The Government’s NIP options
Government discussions on the Northern Ireland Protocol have resolved into three options
The Government has had rolling internal discussions recently on what to do with the Northern Ireland Protocol, the part of the Withdrawal Agreement signed by Boris Johnson in 2019.
I’m told all options are being considered but there are roughly three schools of thought. The first is to keep implementing the Protocol and hope that the EU can be persuaded to agree to roll over some of the grace periods which will force Northern Irish businesses to decouple from the rest of the UK economy and source supplies instead from the EU’s single market. The grace period, for example, on meat exports expired last week after the EU refused to extend it. Ministers in favour of this view are convinced that the difficulty in changing the agreement would be too high a price to pay. This option is favoured by Michael Gove.

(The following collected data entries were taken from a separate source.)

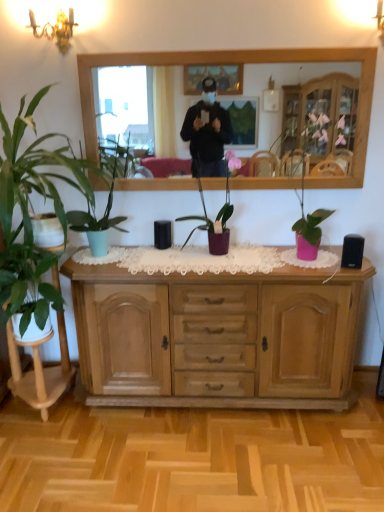 This screenshot has width=384, height=512. Identify the location of blank space situated above wooden mirror at upper center (from a real-world perspective). (229, 47). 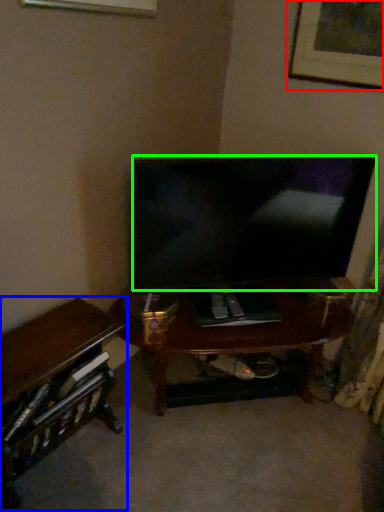 Question: Based on their relative distances, which object is farther from picture frame (highlighted by a red box)? Choose from desk (highlighted by a blue box) and television (highlighted by a green box).

Choices:
 (A) desk
 (B) television

Answer: (A) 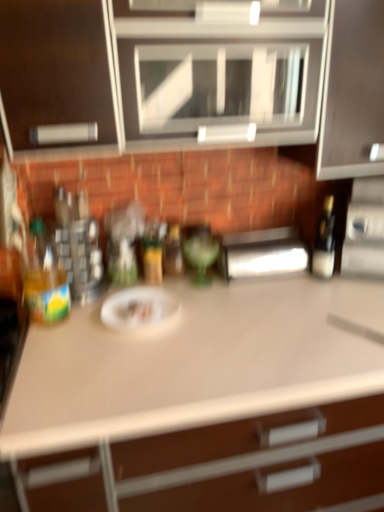 Where is `vacant area on top of satin silver paper towel dispenser at center, the 2th appliance positioned from the right (from a real-world perspective)`? The height and width of the screenshot is (512, 384). vacant area on top of satin silver paper towel dispenser at center, the 2th appliance positioned from the right (from a real-world perspective) is located at coordinates (263, 233). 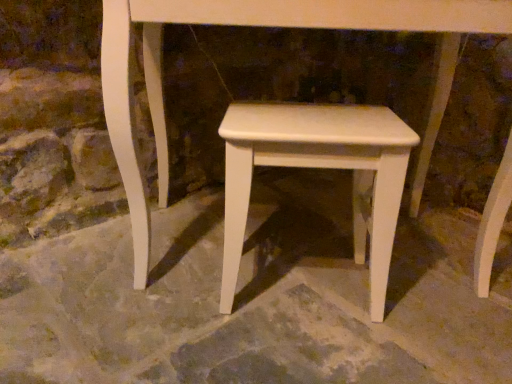 At what (x,y) coordinates should I click in order to perform the action: click on free point below white matte stool at center (from a real-world perspective). Please return your answer as a coordinate pair (x, y). This screenshot has height=384, width=512. Looking at the image, I should click on (295, 289). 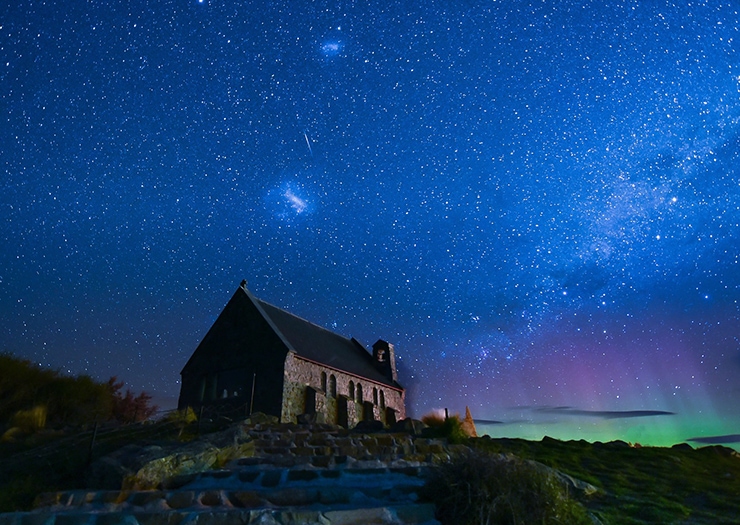 Locate an element on the screen. Image resolution: width=740 pixels, height=525 pixels. walls is located at coordinates (278, 375), (297, 379). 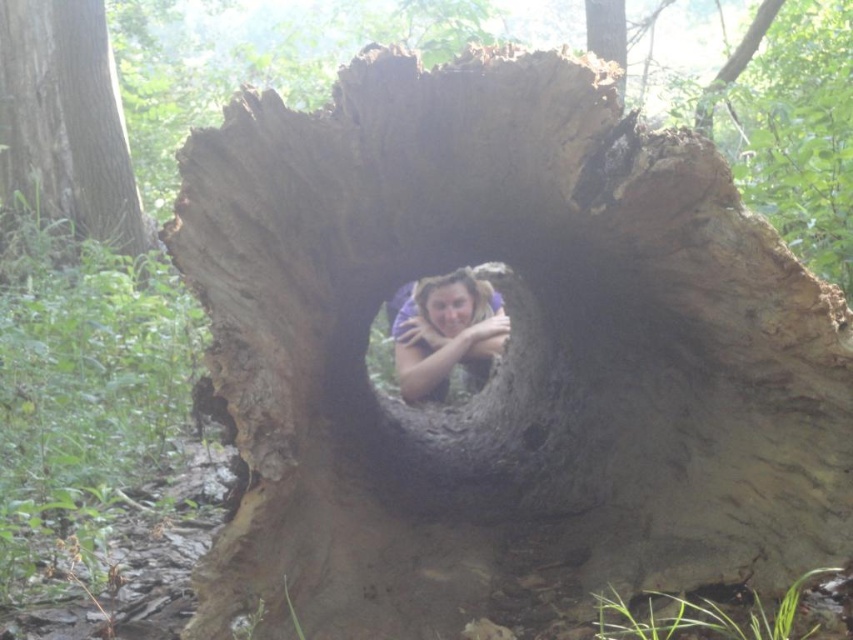 Question: Which object appears closest to the camera in this image?

Choices:
 (A) smooth brown tree trunk at center
 (B) matte purple shirt at center

Answer: (B)

Question: Can you confirm if smooth brown tree trunk at center is wider than matte purple shirt at center?

Choices:
 (A) yes
 (B) no

Answer: (A)

Question: Does smooth brown tree trunk at center lie behind matte purple shirt at center?

Choices:
 (A) no
 (B) yes

Answer: (B)

Question: Is smooth brown tree trunk at center positioned before matte purple shirt at center?

Choices:
 (A) yes
 (B) no

Answer: (B) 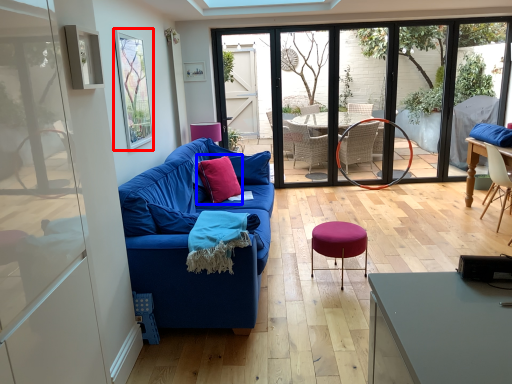 Question: Which point is closer to the camera, window screen (highlighted by a red box) or pillow (highlighted by a blue box)?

The second option is to seek to renegotiate the Protocol with the EU in a way that the UK can’t be accused of breaking International Law. Ministers in favour of this argument say that a unilateral approach would seriously dent the UK’s international agreements but they are confident they can persuade the EU to move to a system that protects the EU internal market without causing the large disruption in trade between the UK and Northern Ireland. This is somewhat along the lines of the ERG strategy which is to ask the EU to switch to “mutual enforcement” of goods. So policing your exports and ignoring your imports: an agreed fudge very much in keeping with Ulster’s much touted quarter century long “peace process”. As the EU’s refusal to even contemplate extending the grace period for meat products shows, however, this approach finds no favour with Brussels.
The third option being considered is to unilaterally rip up the agreement, stop all intra-UK checks of goods across the Irish Sea and let the EU enforce their own border with the UK if they want to, although if the EU can be taken at their word, this will not mean a hard border with the Republic. A hard border being something Brussels has repeatedly said they will never put in place.
I’m told the Northern Ireland Secretary Brandon Lewis is not happy with the Protocol but for now he is trying as hard as possible to make it work until the Cabinet makes a decision. Although, as I have written previously, his method of “making it work” seems to include silencing anti-Protocol voices.